Try Again on Tax Reform

Spectator

We have a tax reform plan. Cobbled together in secret by six Republicans and supported by President Donald Trump, it promises much and delivers much less.

We're told it's going to cut almost everyone's taxes, including those of corporations, while stimulating the economy and creating job and wage expansion. That's what the advocates claim.

Their proposal reduces the number of brackets for personal income tax from seven to three: 12 percent, 25 percent, and a top bracket of 35 percent — down from 39.6 percent. Unfortunately, there is nothing in it that tells us where the income cutoffs are for the three brackets, so analysis and comparisons are tricky.

It would also nearly double the standard deduction for individual filers to $12,000, and for a married couple filing jointly, to $24,000. The sponsors are claiming it would increase the child tax credit, but they've yet to say by how much. It would eliminate estate taxes altogether. 

The plan would retain deductions for home-mortgage interest payments and charitable contributions but eliminate nearly all others, including those for state and local taxes.  

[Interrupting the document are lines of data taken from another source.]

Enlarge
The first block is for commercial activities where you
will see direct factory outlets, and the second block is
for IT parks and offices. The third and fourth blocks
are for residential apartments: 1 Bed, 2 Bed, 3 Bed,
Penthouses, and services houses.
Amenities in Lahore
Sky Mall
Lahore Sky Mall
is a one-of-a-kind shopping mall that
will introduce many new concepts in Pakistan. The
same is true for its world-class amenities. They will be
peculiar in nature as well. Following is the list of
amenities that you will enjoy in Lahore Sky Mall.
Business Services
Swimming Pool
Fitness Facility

On the business side, corporate tax rates would be reduced from 35 percent to 20 percent. That's a bit less dramatic than it seems; according to Americans for Tax Fairness, the top 300 largest U.S. corporations actually paid a tax rate of about 19.6 percent in 2015.   

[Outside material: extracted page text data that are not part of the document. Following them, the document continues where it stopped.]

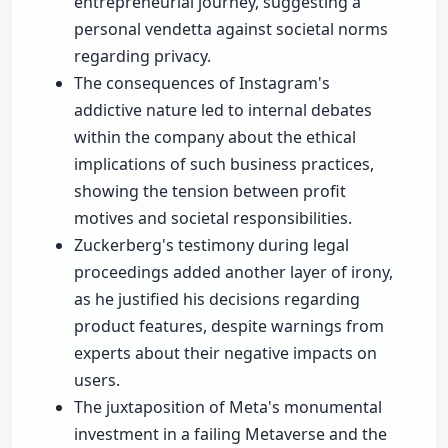
entrepreneurial journey, suggesting a
personal vendetta against societal norms
regarding privacy.
The consequences of Instagram's
addictive nature led to internal debates
within the company about the ethical
implications of such business practices,
showing the tension between profit
motives and societal responsibilities.
Zuckerberg's testimony during legal
proceedings added another layer of irony,
as he justified his decisions regarding
product features, despite warnings from
experts about their negative impacts on
users.
The juxtaposition of Meta's monumental
investment in a failing Metaverse and the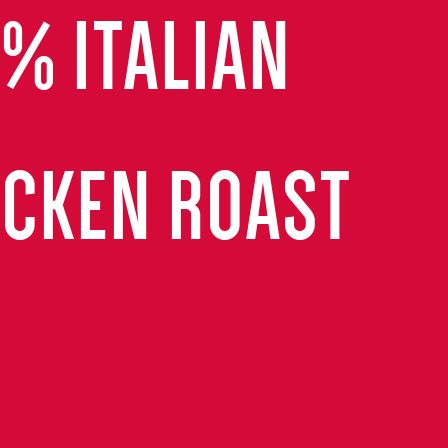
0% ITALIAN
ICKEN ROAST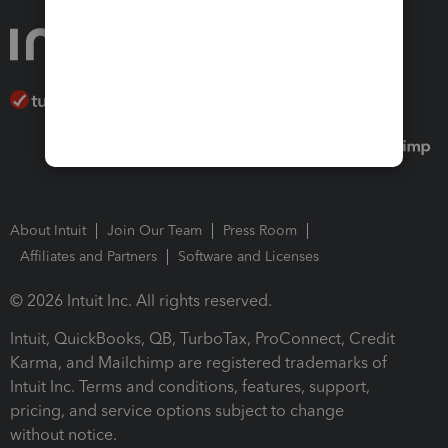
About Intuit
Join Our Team
Press Room
Affiliates and Partners
Software and Licenses
© 2026 Intuit Inc. All rights reserved.
Intuit, QuickBooks, QB, TurboTax, ProConnect, Credit
Karma, and Mailchimp are registered trademarks of
Intuit Inc. Terms and conditions, features, support,
pricing, and service options subject to change
without notice.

It would be logical to assume they'll figure out a way to pay less than 20 percent, too, but the tax reformers tell us their plan will eliminate nearly all previous corporate deductions. We'll see. The Washington Post reports corporate America is already planning its assault on the reforms in what could be a $1 billion boon to lobbying and consulting firms.  

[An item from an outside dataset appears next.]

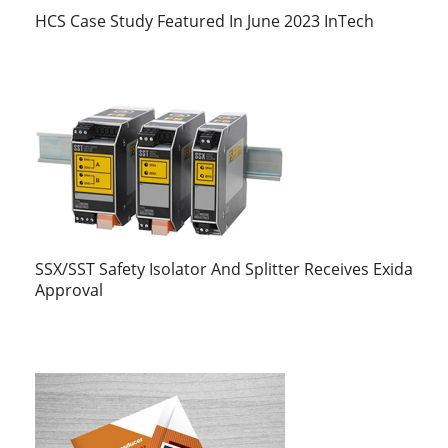
HCS Case Study Featured In June 2023 InTech
SSX/SST Safety Isolator And Splitter Receives Exida
Approval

So who benefits from these alleged reforms? Guess. No, not you. The Tax Policy Center reports that the top 1 percent of income earners will account for fully 50 percent of the tax savings. And a third of households making between $50,000 and $150,000 annually will actually see their taxes go up. The tax cut for the rest will average $50 to $80 a month. Households making less than $50,000 will get less.

To be fair, any tax cuts of high-income earners will always result in their receiving a bigger piece of the tax-savings pie; it's just math. But 50 percent is excessive and has the potential to stimulate nothing but tiny luxury markets.

The president tells us none of this will benefit him. Since he hasn't shared his taxes with us, we don't really know what he owns, how much money he and his businesses earn, and if he pays any corporate or personal taxes at all. But it's a pretty good bet his heirs will benefit greatly from the elimination of the estate tax. 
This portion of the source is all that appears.